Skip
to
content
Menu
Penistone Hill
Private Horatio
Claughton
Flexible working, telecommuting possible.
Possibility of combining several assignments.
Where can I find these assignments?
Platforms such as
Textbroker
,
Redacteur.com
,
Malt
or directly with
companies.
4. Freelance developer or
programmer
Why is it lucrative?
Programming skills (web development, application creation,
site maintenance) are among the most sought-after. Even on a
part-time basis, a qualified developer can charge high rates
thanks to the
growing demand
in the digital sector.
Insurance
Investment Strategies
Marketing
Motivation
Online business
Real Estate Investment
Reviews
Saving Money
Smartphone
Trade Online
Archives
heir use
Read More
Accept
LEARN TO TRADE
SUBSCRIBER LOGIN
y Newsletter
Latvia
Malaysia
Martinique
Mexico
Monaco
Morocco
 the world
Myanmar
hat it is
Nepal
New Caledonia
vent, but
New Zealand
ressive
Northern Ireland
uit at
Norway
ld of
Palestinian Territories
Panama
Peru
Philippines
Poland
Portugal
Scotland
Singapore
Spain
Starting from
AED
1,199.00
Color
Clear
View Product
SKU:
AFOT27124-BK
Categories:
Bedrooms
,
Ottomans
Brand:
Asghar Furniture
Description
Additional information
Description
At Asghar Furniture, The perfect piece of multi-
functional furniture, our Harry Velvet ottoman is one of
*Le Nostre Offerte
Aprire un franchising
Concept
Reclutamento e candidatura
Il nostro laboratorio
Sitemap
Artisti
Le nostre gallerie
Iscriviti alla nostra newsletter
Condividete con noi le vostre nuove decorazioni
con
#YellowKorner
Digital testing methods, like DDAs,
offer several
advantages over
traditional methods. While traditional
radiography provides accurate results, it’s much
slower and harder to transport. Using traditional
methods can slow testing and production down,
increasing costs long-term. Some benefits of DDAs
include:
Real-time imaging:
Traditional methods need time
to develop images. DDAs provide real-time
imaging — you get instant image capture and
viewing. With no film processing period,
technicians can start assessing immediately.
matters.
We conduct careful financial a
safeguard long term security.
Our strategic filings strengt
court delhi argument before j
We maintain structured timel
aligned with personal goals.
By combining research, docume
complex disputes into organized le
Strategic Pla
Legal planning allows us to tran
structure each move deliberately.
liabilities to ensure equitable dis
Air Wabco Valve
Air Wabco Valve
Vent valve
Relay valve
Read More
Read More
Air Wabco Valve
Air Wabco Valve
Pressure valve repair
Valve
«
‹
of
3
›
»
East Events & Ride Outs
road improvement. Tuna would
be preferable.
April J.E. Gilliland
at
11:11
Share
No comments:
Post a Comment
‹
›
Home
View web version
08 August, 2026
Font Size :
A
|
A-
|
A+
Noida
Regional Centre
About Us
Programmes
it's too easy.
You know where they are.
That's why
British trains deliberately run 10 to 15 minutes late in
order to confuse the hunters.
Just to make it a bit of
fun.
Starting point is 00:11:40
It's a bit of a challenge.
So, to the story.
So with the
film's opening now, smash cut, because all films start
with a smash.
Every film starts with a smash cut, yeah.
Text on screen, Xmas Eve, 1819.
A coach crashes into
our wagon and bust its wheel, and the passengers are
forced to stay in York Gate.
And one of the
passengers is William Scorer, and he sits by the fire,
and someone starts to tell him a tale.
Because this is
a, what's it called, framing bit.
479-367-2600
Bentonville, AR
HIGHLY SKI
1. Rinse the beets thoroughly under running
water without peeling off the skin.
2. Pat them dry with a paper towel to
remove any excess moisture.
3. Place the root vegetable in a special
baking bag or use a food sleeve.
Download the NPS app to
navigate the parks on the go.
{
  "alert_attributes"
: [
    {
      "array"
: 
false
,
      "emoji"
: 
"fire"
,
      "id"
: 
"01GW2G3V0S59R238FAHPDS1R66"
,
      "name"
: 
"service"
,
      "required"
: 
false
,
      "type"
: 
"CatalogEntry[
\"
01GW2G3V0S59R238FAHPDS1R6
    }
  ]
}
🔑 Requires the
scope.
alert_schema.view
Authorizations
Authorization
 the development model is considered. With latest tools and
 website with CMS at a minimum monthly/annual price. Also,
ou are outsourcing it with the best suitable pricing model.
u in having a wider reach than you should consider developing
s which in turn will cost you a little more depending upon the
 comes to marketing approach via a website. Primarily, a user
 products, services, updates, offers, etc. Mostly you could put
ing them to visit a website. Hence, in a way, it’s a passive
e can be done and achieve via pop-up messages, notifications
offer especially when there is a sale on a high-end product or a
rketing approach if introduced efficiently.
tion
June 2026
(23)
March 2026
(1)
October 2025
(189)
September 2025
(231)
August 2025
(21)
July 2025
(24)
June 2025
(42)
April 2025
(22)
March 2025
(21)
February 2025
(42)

- - - - - - -

Task to complete:
Write every entry out again. Keep each one exact.

Exercise output:
Skip
to
content
Menu
Penistone Hill
Private Horatio
Claughton
Flexible working, telecommuting possible.
Possibility of combining several assignments.
Where can I find these assignments?
Platforms such as
Textbroker
,
Redacteur.com
,
Malt
or directly with
companies.
4. Freelance developer or
programmer
Why is it lucrative?
Programming skills (web development, application creation,
site maintenance) are among the most sought-after. Even on a
part-time basis, a qualified developer can charge high rates
thanks to the
growing demand
in the digital sector.
Insurance
Investment Strategies
Marketing
Motivation
Online business
Real Estate Investment
Reviews
Saving Money
Smartphone
Trade Online
Archives
heir use
Read More
Accept
LEARN TO TRADE
SUBSCRIBER LOGIN
y Newsletter
Latvia
Malaysia
Martinique
Mexico
Monaco
Morocco
 the world
Myanmar
hat it is
Nepal
New Caledonia
vent, but
New Zealand
ressive
Northern Ireland
uit at
Norway
ld of
Palestinian Territories
Panama
Peru
Philippines
Poland
Portugal
Scotland
Singapore
Spain
Starting from
AED
1,199.00
Color
Clear
View Product
SKU:
AFOT27124-BK
Categories:
Bedrooms
,
Ottomans
Brand:
Asghar Furniture
Description
Additional information
Description
At Asghar Furniture, The perfect piece of multi-
functional furniture, our Harry Velvet ottoman is one of
*Le Nostre Offerte
Aprire un franchising
Concept
Reclutamento e candidatura
Il nostro laboratorio
Sitemap
Artisti
Le nostre gallerie
Iscriviti alla nostra newsletter
Condividete con noi le vostre nuove decorazioni
con
#YellowKorner
Digital testing methods, like DDAs,
offer several
advantages over
traditional methods. While traditional
radiography provides accurate results, it’s much
slower and harder to transport. Using traditional
methods can slow testing and production down,
increasing costs long-term. Some benefits of DDAs
include:
Real-time imaging:
Traditional methods need time
to develop images. DDAs provide real-time
imaging — you get instant image capture and
viewing. With no film processing period,
technicians can start assessing immediately.
matters.
We conduct careful financial a
safeguard long term security.
Our strategic filings strengt
court delhi argument before j
We maintain structured timel
aligned with personal goals.
By combining research, docume
complex disputes into organized le
Strategic Pla
Legal planning allows us to tran
structure each move deliberately.
liabilities to ensure equitable dis
Air Wabco Valve
Air Wabco Valve
Vent valve
Relay valve
Read More
Read More
Air Wabco Valve
Air Wabco Valve
Pressure valve repair
Valve
«
‹
of
3
›
»
East Events & Ride Outs
road improvement. Tuna would
be preferable.
April J.E. Gilliland
at
11:11
Share
No comments:
Post a Comment
‹
›
Home
View web version
08 August, 2026
Font Size :
A
|
A-
|
A+
Noida
Regional Centre
About Us
Programmes
it's too easy.
You know where they are.
That's why
British trains deliberately run 10 to 15 minutes late in
order to confuse the hunters.
Just to make it a bit of
fun.
Starting point is 00:11:40
It's a bit of a challenge.
So, to the story.
So with the
film's opening now, smash cut, because all films start
with a smash.
Every film starts with a smash cut, yeah.
Text on screen, Xmas Eve, 1819.
A coach crashes into
our wagon and bust its wheel, and the passengers are
forced to stay in York Gate.
And one of the
passengers is William Scorer, and he sits by the fire,
and someone starts to tell him a tale.
Because this is
a, what's it called, framing bit.
479-367-2600
Bentonville, AR
HIGHLY SKI
1. Rinse the beets thoroughly under running
water without peeling off the skin.
2. Pat them dry with a paper towel to
remove any excess moisture.
3. Place the root vegetable in a special
baking bag or use a food sleeve.
Download the NPS app to
navigate the parks on the go.
{
  "alert_attributes"
: [
    {
      "array"
: 
false
,
      "emoji"
: 
"fire"
,
      "id"
: 
"01GW2G3V0S59R238FAHPDS1R66"
,
      "name"
: 
"service"
,
      "required"
: 
false
,
      "type"
: 
"CatalogEntry[
\"
01GW2G3V0S59R238FAHPDS1R6
    }
  ]
}
🔑 Requires the
scope.
alert_schema.view
Authorizations
Authorization
 the development model is considered. With latest tools and
 website with CMS at a minimum monthly/annual price. Also,
ou are outsourcing it with the best suitable pricing model.
u in having a wider reach than you should consider developing
s which in turn will cost you a little more depending upon the
 comes to marketing approach via a website. Primarily, a user
 products, services, updates, offers, etc. Mostly you could put
ing them to visit a website. Hence, in a way, it’s a passive
e can be done and achieve via pop-up messages, notifications
offer especially when there is a sale on a high-end product or a
rketing approach if introduced efficiently.
tion
June 2026
(23)
March 2026
(1)
October 2025
(189)
September 2025
(231)
August 2025
(21)
July 2025
(24)
June 2025
(42)
April 2025
(22)
March 2025
(21)
February 2025
(42)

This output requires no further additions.